Bevor er damit fertig war, ging die Tür weit auf. Eine kleine gedrungene Gestalt stand auf der Schwelle. Von hinten wurde sie von hellem Tageslicht beschienen. Augenblicklich warf sich Tanis auf die Gestalt, nur um von einem Mopgriff fest gegen das Kinn gestoßen zu werden. Flint, der einen Schritt hinter dem Halbelfen war, schlang seine Arme um den Kopf des Eindringlings. Er wurde in die Hand gebissen und zurückgeschleudert. Raistlin ging vom Fenster weg und trat in die Mitte des Raums.

Die Gestalt kam ins Zimmer. Sie schwenkte einen Mop und sah sie finster an.
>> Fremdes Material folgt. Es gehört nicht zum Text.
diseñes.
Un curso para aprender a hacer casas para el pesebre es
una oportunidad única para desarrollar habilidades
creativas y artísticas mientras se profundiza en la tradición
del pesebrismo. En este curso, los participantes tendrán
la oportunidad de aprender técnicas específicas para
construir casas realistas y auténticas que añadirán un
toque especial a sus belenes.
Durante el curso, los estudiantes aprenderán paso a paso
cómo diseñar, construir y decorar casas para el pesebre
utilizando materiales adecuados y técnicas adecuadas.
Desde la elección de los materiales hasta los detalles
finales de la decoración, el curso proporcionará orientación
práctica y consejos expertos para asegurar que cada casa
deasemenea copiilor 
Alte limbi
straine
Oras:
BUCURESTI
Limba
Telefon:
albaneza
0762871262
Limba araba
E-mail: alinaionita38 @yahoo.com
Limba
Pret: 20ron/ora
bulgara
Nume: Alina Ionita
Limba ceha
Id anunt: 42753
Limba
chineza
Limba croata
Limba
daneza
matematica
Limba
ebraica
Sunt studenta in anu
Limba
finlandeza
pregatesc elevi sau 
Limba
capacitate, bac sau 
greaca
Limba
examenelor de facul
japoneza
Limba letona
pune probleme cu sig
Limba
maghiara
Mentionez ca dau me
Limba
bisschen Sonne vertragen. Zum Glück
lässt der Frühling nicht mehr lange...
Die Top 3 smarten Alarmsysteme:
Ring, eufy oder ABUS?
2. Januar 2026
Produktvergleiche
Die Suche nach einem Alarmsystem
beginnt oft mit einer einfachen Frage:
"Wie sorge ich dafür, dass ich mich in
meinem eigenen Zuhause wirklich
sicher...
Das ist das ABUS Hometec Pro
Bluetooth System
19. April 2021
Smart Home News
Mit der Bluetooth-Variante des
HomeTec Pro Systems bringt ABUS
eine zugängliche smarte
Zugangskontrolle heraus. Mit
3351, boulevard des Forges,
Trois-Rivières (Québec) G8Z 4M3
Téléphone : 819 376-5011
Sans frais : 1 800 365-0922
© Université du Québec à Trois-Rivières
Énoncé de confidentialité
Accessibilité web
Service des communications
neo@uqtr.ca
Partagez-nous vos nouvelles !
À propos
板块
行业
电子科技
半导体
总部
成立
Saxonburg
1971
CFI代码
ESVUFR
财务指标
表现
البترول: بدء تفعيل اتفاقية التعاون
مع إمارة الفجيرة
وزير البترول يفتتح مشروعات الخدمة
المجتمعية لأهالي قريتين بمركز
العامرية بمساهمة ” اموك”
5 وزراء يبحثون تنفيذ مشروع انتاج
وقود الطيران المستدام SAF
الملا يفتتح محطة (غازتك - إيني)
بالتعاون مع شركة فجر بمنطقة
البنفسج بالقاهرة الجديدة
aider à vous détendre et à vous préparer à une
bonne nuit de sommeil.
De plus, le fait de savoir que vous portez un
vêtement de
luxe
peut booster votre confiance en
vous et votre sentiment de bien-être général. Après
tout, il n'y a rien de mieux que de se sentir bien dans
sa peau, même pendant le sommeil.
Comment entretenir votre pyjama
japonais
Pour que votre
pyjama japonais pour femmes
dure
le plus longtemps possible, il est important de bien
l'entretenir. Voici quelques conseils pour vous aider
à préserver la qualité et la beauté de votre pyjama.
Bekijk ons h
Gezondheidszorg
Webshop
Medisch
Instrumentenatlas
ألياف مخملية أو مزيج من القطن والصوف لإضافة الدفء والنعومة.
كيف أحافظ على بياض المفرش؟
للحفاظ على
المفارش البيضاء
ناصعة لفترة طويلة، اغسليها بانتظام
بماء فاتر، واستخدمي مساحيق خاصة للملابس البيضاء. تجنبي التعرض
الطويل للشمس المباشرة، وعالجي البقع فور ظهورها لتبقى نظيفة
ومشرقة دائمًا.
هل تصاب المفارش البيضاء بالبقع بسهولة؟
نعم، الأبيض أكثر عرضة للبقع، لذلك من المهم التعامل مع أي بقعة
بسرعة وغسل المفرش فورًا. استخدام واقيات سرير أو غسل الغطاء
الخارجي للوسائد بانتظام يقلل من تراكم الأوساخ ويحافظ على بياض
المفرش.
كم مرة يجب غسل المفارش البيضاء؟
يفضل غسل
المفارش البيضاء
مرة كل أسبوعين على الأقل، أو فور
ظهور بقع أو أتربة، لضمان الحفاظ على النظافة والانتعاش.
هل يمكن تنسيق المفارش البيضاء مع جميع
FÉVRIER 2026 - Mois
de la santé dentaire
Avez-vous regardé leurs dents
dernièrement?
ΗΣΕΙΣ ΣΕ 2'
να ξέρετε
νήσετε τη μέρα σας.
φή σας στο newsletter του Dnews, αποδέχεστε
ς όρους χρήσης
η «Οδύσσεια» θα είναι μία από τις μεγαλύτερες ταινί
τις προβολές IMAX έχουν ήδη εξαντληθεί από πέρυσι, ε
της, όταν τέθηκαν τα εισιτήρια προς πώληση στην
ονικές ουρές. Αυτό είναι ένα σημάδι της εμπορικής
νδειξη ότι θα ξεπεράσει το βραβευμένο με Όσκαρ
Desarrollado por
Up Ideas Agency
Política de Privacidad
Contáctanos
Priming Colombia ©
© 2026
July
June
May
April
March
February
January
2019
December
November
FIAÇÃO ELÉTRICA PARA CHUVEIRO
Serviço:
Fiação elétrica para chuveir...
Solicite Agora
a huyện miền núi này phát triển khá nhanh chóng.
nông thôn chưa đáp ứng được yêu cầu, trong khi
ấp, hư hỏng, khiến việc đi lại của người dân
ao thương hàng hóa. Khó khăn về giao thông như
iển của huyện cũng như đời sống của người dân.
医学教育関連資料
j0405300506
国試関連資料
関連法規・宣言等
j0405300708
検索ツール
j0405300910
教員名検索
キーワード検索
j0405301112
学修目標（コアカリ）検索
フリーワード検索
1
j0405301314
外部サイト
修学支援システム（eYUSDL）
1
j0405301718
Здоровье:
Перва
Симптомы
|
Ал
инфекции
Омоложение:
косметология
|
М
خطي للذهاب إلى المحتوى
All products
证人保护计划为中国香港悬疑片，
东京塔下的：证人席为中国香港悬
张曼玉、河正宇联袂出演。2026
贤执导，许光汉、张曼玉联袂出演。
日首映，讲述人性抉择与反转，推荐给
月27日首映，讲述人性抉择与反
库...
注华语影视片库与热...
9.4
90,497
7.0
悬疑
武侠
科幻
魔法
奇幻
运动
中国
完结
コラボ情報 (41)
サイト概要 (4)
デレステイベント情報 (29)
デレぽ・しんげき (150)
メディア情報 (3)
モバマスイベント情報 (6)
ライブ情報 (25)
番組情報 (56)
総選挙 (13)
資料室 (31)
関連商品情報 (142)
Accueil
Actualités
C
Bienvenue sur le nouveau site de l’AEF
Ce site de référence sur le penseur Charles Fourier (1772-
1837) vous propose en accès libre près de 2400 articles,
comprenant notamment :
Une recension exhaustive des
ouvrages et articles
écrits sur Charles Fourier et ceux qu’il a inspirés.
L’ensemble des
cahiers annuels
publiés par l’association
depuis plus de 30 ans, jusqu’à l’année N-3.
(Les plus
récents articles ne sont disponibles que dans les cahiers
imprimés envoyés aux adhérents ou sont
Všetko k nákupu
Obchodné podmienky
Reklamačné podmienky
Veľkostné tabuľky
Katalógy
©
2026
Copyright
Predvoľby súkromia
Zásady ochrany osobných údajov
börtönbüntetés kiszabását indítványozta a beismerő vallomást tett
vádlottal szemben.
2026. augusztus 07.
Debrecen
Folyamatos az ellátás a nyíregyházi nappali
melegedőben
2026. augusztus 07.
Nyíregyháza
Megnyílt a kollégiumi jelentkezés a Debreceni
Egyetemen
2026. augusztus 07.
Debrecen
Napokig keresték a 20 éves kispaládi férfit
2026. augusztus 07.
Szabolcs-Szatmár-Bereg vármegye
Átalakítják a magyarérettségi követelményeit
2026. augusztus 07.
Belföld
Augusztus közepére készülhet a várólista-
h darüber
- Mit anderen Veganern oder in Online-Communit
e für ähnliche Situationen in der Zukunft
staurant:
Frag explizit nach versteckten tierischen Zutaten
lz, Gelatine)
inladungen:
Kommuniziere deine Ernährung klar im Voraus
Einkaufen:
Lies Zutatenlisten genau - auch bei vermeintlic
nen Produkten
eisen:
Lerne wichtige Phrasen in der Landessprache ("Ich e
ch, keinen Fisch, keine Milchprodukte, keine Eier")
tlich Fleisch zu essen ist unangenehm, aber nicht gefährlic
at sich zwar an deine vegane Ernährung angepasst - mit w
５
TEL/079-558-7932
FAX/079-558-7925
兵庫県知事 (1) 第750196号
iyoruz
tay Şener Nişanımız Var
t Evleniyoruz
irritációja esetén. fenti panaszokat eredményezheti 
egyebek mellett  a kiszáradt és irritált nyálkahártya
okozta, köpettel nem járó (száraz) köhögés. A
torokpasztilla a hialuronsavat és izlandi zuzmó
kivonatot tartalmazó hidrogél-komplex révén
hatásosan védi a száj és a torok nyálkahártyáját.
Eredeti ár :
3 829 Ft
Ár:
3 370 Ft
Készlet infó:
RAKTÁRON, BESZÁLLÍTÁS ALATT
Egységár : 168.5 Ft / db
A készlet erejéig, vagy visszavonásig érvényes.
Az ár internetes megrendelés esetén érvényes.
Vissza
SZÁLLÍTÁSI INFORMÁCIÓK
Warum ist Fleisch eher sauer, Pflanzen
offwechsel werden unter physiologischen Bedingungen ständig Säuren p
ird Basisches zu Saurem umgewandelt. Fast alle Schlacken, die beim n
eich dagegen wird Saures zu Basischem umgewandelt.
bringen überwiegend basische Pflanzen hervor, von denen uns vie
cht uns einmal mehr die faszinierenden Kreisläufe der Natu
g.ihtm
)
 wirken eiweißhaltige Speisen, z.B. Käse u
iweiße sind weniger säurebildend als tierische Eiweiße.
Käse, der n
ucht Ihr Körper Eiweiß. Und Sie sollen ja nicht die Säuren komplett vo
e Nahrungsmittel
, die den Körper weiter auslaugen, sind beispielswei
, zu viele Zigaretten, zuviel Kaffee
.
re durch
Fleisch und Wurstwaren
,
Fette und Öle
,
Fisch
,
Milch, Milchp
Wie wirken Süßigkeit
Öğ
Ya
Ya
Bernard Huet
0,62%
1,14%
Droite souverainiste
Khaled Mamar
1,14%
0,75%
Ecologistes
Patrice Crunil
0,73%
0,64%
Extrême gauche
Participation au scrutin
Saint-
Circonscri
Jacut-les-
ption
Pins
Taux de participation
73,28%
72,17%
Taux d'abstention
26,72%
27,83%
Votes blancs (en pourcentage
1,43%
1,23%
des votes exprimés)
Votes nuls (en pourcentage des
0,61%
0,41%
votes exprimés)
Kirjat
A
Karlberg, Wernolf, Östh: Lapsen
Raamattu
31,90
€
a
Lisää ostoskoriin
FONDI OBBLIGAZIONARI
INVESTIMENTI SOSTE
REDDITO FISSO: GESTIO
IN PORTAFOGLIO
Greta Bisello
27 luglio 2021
Sowohl Tanis als auch Flint wichen noch ein paar Schritte weiter zurück. Flint sank aufs Bett. Weil Raistlin plötzlich das Absurde dieser Situation aufging, begann er zu kichern. Der Eindringling war wirklich eine Putzfrau – mit dicken Muskelsträngen, einer schweineähnlichen Schnauze und langen, strähnigen, braunen Haaren. Doch ihre Stimme klang scharf und klug.

»Jetzt sagt mir, wer ihr seid und was ihr hier macht, und zwar schnell. Wenn eure Geschichte mich nicht überzeugt, ziert ihr morgen früh schon einen Ogerspeer!«

Tanis tastete nach seinem Schwert. Flint rieb sich die Hand. Beide waren entsetzt, einer Halbogerin zu begegnen, einer gemischtrassigen Frau, wie sie keiner von ihnen auf all ihren langen Reisen je gesehen hatte. Obwohl sie zweifellos gefährlich aussah, funkelte in den Augen der Frau dennoch ein fröhliches Licht. Nach zivilisiertem Maßstab war sie häßlich und tierhaft, doch sie trug einen ordentlichen Lederrock und wirkte einigermaßen gepflegt.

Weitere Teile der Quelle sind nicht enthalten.